Exercise goal:
The task calls for each line of the records below in which the word "Newark" appears.

Page-level text extractions:
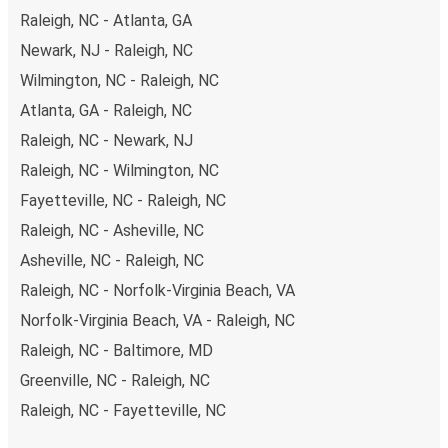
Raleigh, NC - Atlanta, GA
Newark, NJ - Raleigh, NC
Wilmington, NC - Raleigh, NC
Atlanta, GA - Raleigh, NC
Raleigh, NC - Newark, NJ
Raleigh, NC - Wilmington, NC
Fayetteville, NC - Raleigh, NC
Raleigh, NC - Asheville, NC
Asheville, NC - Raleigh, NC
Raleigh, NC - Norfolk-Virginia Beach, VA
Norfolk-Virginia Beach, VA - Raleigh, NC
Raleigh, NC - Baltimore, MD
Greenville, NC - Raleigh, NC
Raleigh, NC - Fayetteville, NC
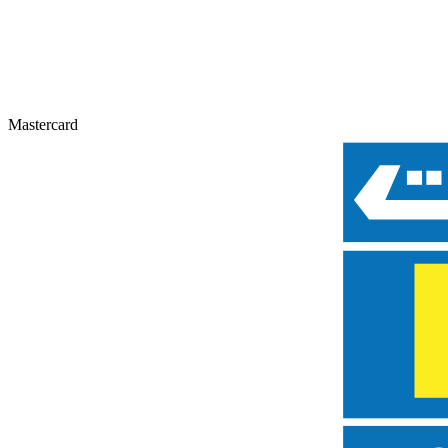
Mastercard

Solution for this task:
Newark, NJ - Raleigh, NC
Raleigh, NC - Newark, NJ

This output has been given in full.